Y lo que es más grave, eliminando, por ignorancia de los mínimos usos
democráticos o por mala fe, la enorme diferencia existente entre el derecho
ciudadano a manifestarse, incluso en gran número, y tomar violentamente las
instituciones para pedir un golpe militar. De buscar algún precedente en
España, los líderes conservadores podían recordar, sin ir más lejos, la
turbamulta que organizaron decenas de alcaldes del PP de Galicia en el
parlamento autonómico, con los consiguientes forcejeos con las fuerzas de
seguridad que lo custodiaban, para protestar porque su partido había perdido la
Xunta.
Podríamos hacer un
llamamiento a que las vacaciones han terminado y pedir que los community
managers de verdad regresen a sus puestos de trabajo, pero la realidad es muy
seria.

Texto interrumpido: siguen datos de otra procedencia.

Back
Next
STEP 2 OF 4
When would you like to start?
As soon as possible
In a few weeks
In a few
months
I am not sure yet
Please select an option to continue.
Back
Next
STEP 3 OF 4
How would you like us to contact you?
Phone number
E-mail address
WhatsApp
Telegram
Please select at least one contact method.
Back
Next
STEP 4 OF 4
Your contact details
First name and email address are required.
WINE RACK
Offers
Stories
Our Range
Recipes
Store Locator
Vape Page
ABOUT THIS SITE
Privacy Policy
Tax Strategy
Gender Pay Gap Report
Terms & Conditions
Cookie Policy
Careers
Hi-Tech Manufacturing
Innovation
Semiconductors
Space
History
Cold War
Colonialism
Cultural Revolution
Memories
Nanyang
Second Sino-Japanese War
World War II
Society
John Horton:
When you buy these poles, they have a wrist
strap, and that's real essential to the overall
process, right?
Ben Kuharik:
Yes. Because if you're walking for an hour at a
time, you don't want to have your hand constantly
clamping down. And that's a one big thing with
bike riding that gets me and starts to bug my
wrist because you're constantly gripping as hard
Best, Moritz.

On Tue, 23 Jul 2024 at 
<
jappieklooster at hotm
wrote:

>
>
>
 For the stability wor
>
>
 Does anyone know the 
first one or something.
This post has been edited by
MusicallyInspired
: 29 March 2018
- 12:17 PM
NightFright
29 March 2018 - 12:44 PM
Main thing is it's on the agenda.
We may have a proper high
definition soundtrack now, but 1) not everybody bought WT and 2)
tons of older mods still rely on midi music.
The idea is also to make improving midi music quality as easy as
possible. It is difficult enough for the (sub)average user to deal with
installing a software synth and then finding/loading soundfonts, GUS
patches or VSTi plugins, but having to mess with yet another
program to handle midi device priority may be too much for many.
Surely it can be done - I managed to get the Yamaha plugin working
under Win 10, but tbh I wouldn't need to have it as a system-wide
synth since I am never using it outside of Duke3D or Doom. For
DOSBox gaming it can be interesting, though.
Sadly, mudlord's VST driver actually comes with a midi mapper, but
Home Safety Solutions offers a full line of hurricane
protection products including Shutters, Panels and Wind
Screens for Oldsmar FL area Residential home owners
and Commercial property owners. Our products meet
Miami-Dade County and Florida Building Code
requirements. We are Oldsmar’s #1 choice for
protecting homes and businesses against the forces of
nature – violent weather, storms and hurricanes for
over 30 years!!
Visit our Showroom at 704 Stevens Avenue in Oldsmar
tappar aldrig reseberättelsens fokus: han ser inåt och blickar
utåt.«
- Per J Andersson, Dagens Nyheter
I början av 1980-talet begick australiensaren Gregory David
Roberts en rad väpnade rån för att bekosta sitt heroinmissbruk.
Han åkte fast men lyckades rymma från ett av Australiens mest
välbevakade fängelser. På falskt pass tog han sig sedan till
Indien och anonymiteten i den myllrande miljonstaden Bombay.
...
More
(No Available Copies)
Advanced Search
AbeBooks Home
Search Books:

El PP es, hoy en día, según las encuestas, el partido con mejor
intención de voto en España. Y tiene muchas posibilidades de acceder a la
Moncloa apoyándose en sus imprescindibles muletas, Vox y/o Cs. Pero en
demasiados aspectos es una formación antisistema, echada al monte, radicalizada,
muy alejada del partido de orden que ha tenido a gala ser siempre.
Desde que fue
apeado de la presidencia del Gobierno, por métodos obviamente legítimos y
democráticos, el PP de Casado y de Feijoó ha seguido la misma deriva trumpista
y antidemocrática que dicta la Internacional Reaccionaria: no ha dejado de
cuestionar la legitimidad del poder ejecutivo, ha puesto en solfa la capacidad
de decisión del poder legislativo y ha impedido con todo tipo de maniobras la
renovación del poder judicial. La prensa pagada por la banca insiste en
contarnos que Feijóo es un señor moderado, un ferviente enemigo de la
radicalidad. Su llegada a la presidencia del PP fue vista por quienes tienen
alergia a las políticas de izquierda como una nueva oportunidad para forjar una
gran coalición con el PSOE, si los resultados electorales obligaran a echar
mano de ese unicornio.
El problema del
líder del PP y de otros dirigentes populares para decir que un golpe es un
golpe, para llamar a las cosas por su nombre y para actuar como verdaderos
demócratas es que, por un lado, necesitan a toda costa quitarse de encima su
dependencia de Vox, y al mismo tiempo no consiguen dejar de imitar los peores
usos populistas de la extrema derecha porque piensan que eso les ayudará a quitarse
de encima esa dependencia. Se trata de un dilema trágico, por irresoluble y
porque convierte al Partido Popular en una derecha macarra, impresentable,
incivil y nada fiable. Pero lo más inquietante es que millones de votantes
conservadores hayan sucumbido al machaque constante del columnismo más burdo, y
sigan religiosamente los canales y medios dedicados a fabricar bulos y fake
news. El drama no es que vayan a votar al PP con la nariz tapada, sino que
piensan realmente que el Gobierno actual es un peligro para la democracia.